The value of original lacquer work depends upon the colour of the ground, its quality, and the perfection of the drawing and execution of the ornament. Apart from the polychromatic incised lacquer, the rarest ground colours are the blue, yellow and red. The pale blue is not so rare and is generally worthless; the valuable colour is the deep cobalt blue, nearly always laid in a stippled tone on an undercoating of white or silver. This is the rarest ground of all, and is always found associated with polychrome ornament of fine execution. The yellow, buff or biscuit grounds are also very exceptional and the ornament here is also nearly always polychromatic. Red lacquer, to be valuable, should be of a deep sealing-wax tint, and the ornament should be sharp in modelling, well executed and gilded. Of the other varieties black is the most common, and green, - unless of fine colour, - is also frequently met with. Tortoise-shell grounds are generally of poor quality, and are rarely found other than on the long cases of " Grandfather " clocks. Silvered grounds are exceptional in genuine pieces, although " fakes " abound. It cannot be too deeply impressed on the collector that lacquer-work should have a well-prepared glossy ground. A painted ground is not lacquer at all. Common work is mere rubbish, in spite of any antiquity, and should be rejected. Antique furniture has a peculiar charm when the quality is good, no matter how unostentatious the example, and it is this quality which should be sought for. A simple piece, well finished, and in its original condition, will be more esteemed, after a year or two of close association, than elaborate examples of doubtful quality. The former improves on acquaintance; one appreciates fine cabinet-making and delicacy of line or proportion more and more. The florid piece, which may be genuine, but was never fine, is an unsatisfactory possession, and one which the true collector, sooner or later, will be glad to part with.

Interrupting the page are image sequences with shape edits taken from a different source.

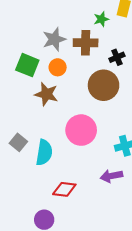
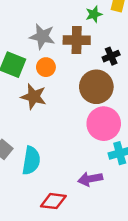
gray star: (54, 39) -> (42, 36), turned 30
pink circle: (81, 130) -> (104, 124), moved
purple arrow: (111, 176) -> (90, 179), moved

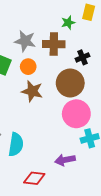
brown star: (34, 97) -> (32, 91), moved

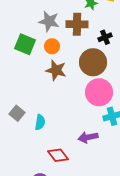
cyan semicircle: (16, 145) -> (40, 122), size x0.7
red diamond: (34, 178) -> (58, 155), turned 45

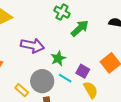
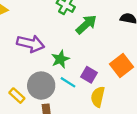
yellow semicircle: (91, 90) -> (98, 97), turned -138

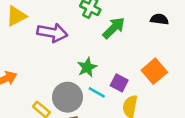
purple arrow: (31, 44) -> (52, 33), moved

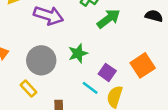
cyan line: (97, 92) -> (90, 88), moved
gray circle: (68, 97) -> (41, 60), moved

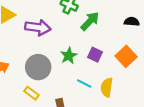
black semicircle: (154, 16) -> (132, 22), moved
purple square: (107, 72) -> (95, 55), moved

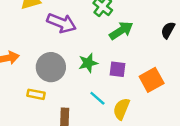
black semicircle: (132, 22) -> (168, 30), moved, turned -80
purple square: (95, 55) -> (118, 69), turned -32
yellow rectangle: (31, 93) -> (36, 94), turned -40

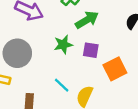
green star: (88, 63) -> (63, 45), moved
purple square: (118, 69) -> (91, 50), moved

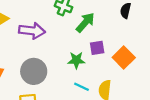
green star: (63, 45) -> (76, 60), moved, turned 30

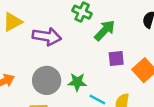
green star: (76, 60) -> (77, 82), moved

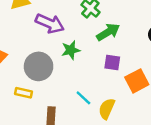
green star: (77, 82) -> (71, 50), moved, turned -30

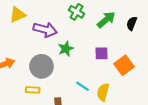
green arrow: (108, 32) -> (106, 20), moved

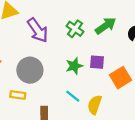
green cross: (77, 12) -> (75, 29), moved
purple arrow: (45, 30) -> (38, 30), turned 35
green star: (66, 49) -> (74, 66), moved

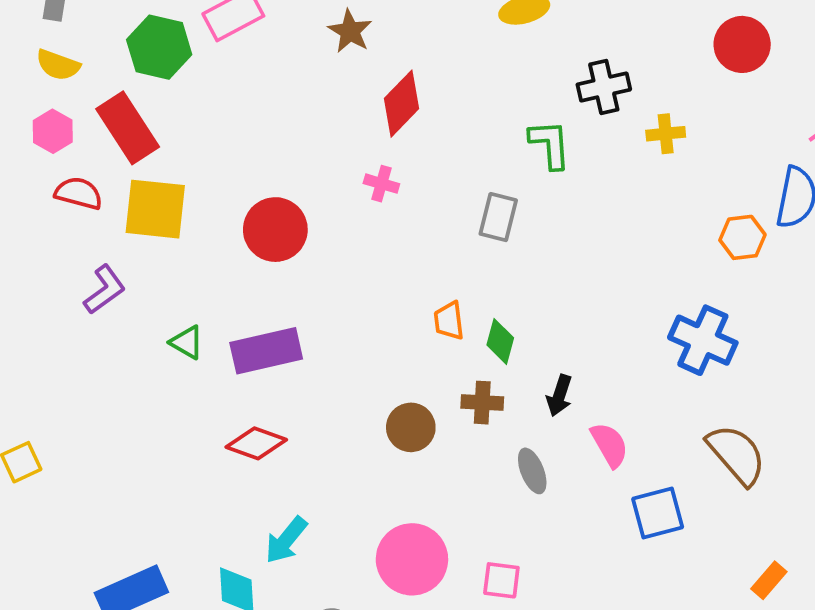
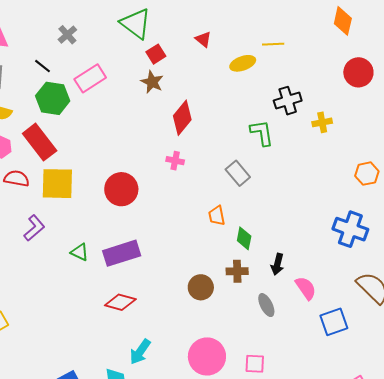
gray rectangle: (498, 217) -> (238, 173), turned -50
orange trapezoid: (449, 321) -> (217, 216), moved

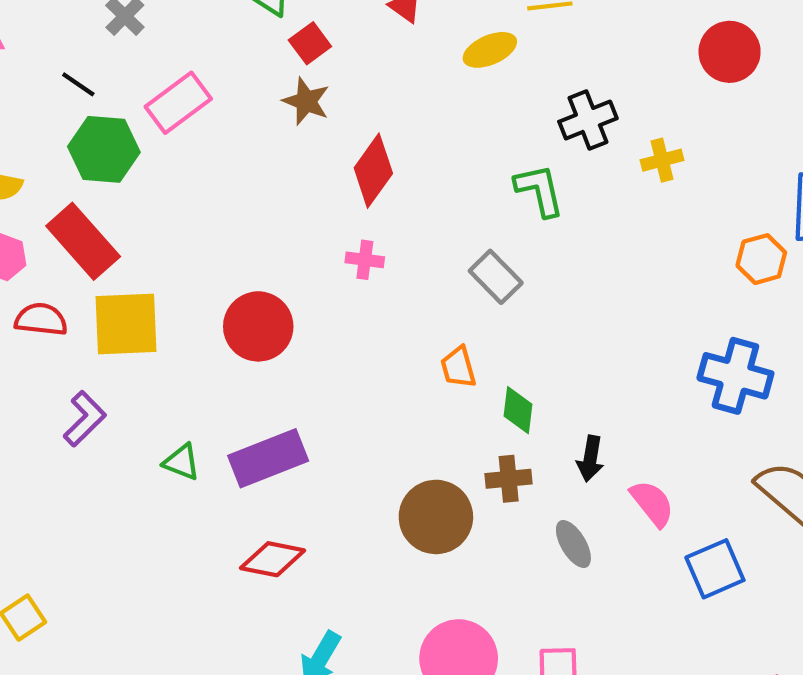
brown circle: (201, 287) -> (436, 517), size x1.4

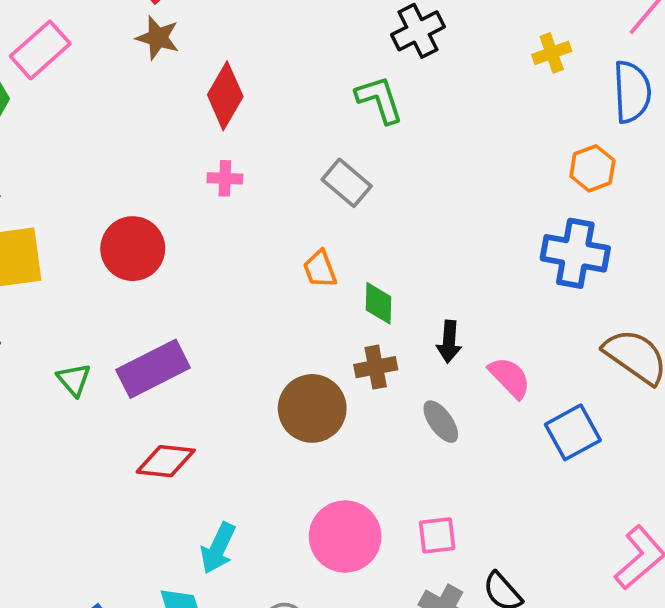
yellow cross: (662, 160) -> (552, 53), moved
orange hexagon: (761, 259) -> (592, 168), moved
green triangle: (182, 462) -> (74, 380), turned 33

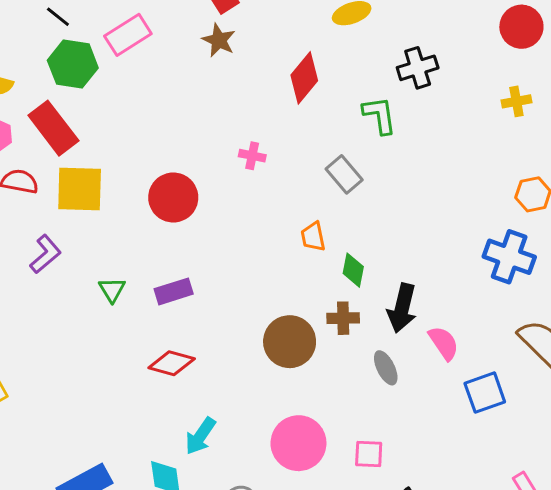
red diamond: (225, 96) -> (304, 78), moved
black arrow: (449, 342) -> (402, 308), size x1.5
purple rectangle: (153, 369) -> (174, 291), size x0.7

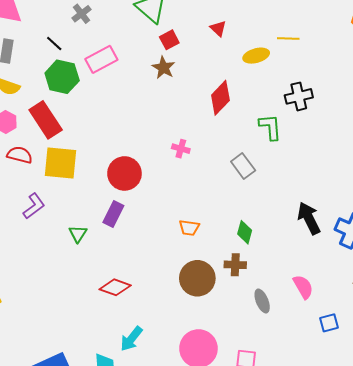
orange trapezoid: (313, 237) -> (189, 228), moved, turned -75
purple rectangle: (174, 291) -> (113, 214), moved, turned -50
black arrow: (402, 308) -> (309, 218), moved, turned 136
blue square: (485, 393) -> (329, 323), size x0.7

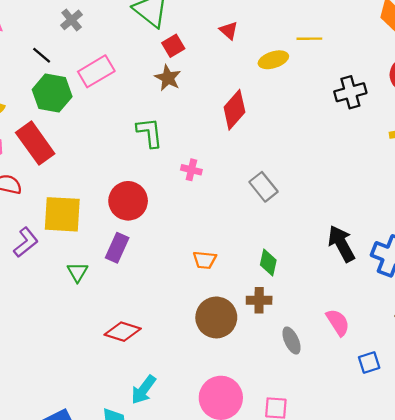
black cross: (299, 96) -> (350, 92), moved
green L-shape: (270, 127) -> (150, 132), moved
yellow square: (61, 163) -> (62, 214), moved

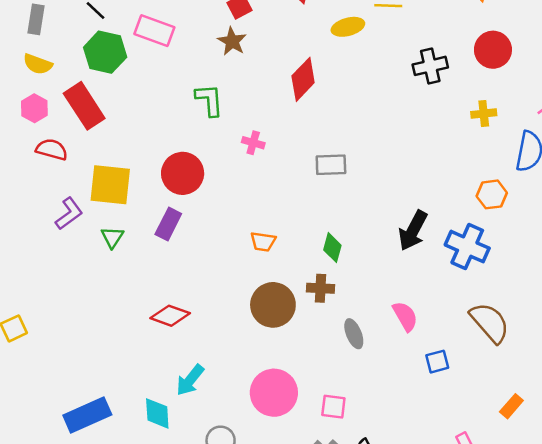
pink rectangle: (96, 71) -> (154, 31), turned 48
gray rectangle: (264, 187) -> (331, 165), turned -56
black arrow: (341, 244) -> (413, 231), turned -126
green triangle: (77, 272) -> (112, 237), moved

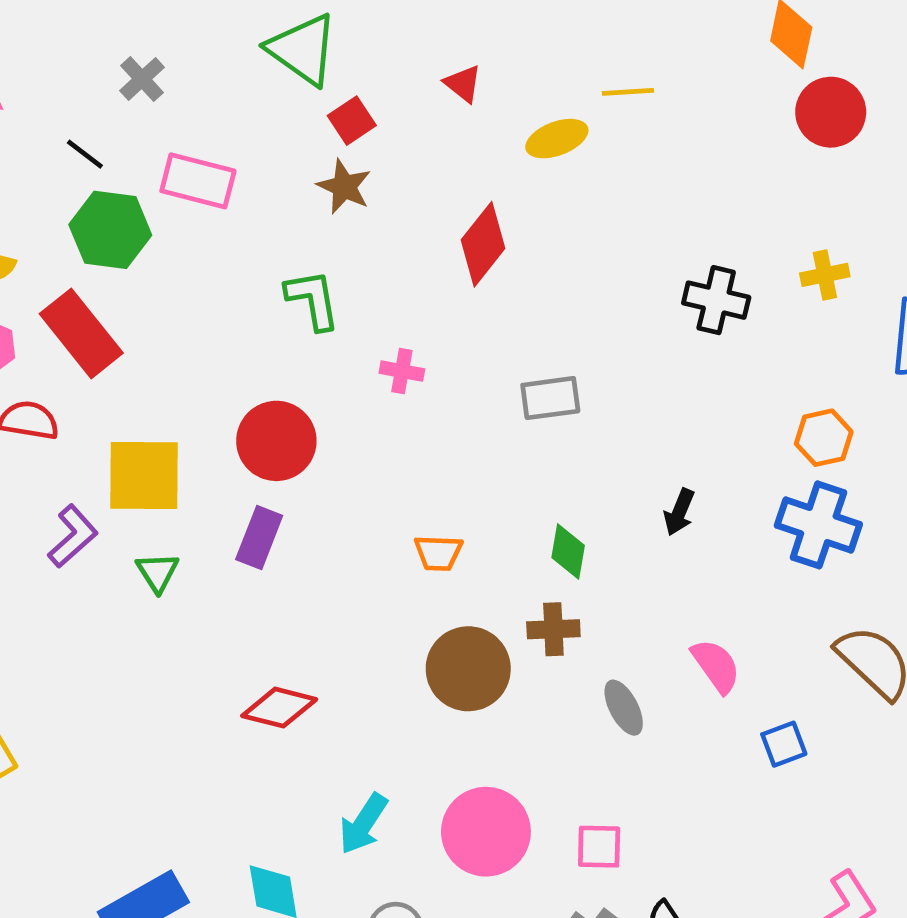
red circle: (493, 50) -> (831, 112), moved
black cross: (430, 66) -> (716, 300), moved, turned 32
orange hexagon: (492, 194) -> (824, 438), moved
black arrow: (413, 231) -> (679, 512), moved, size x0.6
cyan arrow: (190, 380) -> (363, 824), moved

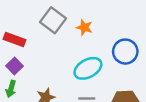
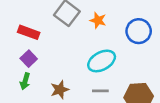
blue circle: (125, 52) -> (139, 31), moved

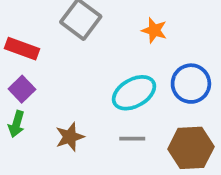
orange star: (98, 20) -> (154, 30), moved
blue circle: (139, 31) -> (191, 84), moved

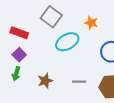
cyan ellipse: (134, 93) -> (67, 42), moved

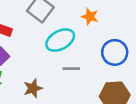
gray line: (79, 82) -> (71, 69), moved

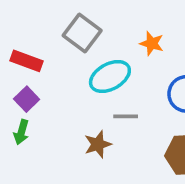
brown star: (33, 88) -> (98, 144), moved

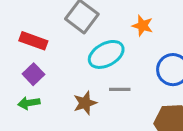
green arrow: (21, 132) -> (29, 103), turned 65
brown star: (98, 144) -> (85, 103), moved

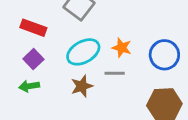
orange star: (143, 26) -> (122, 48), moved
cyan ellipse: (106, 54) -> (83, 52), moved

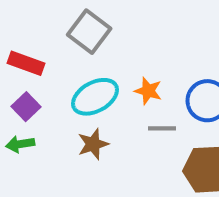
gray line: (115, 73) -> (162, 128), moved

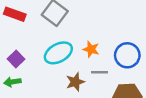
red rectangle: (26, 63) -> (15, 14), moved
brown star: (93, 144) -> (75, 82), moved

Almost at the close of the eighteenth century, lacquer work was again revived, with the recrudescence of the Chinese taste, but the original methods of preparing the grounds, with carefully felted coats of varnish, was abandoned in favour of the quicker, but imperfect, shellac and spirit varnishes. This later lacquer furniture has very little individuality, although, occasionally, even as late as the Sheraton period, imitations of bamboo furniture were made on wood, and decorated with panels in the Chinese manner, the workmanship of which is of quite a high order of merit. Generally speaking, however, the period of English lacquer work may be said to extend from 1670 to 1740, after which latter date we find mere repetitions of the earlier work, or sporadic attempts at imitations of the Oriental manner which are too rare, or too diffuse, to be regarded as a definite style. As a history of English furniture can only be a chronicle of the rise, growth and decline of fashions, these later examples, however interesting, individually, they may be, cannot be held to form a section of our subject, as to describe and illustrate every offshoot from the main stem would require an account, descriptive and pictorial, of practically every piece of furniture which was made throughout the whole of the eighteenth century, and would conflict, on almost every page, with the system of classification which has been attempted in this book. As it is, the consideration of English lacquer work has necessitated an incursion into the eighteenth century, whereas the scope of the book may be said, in every other respect, - with the exception of the previous chapter, - to be limited to the seventeenth.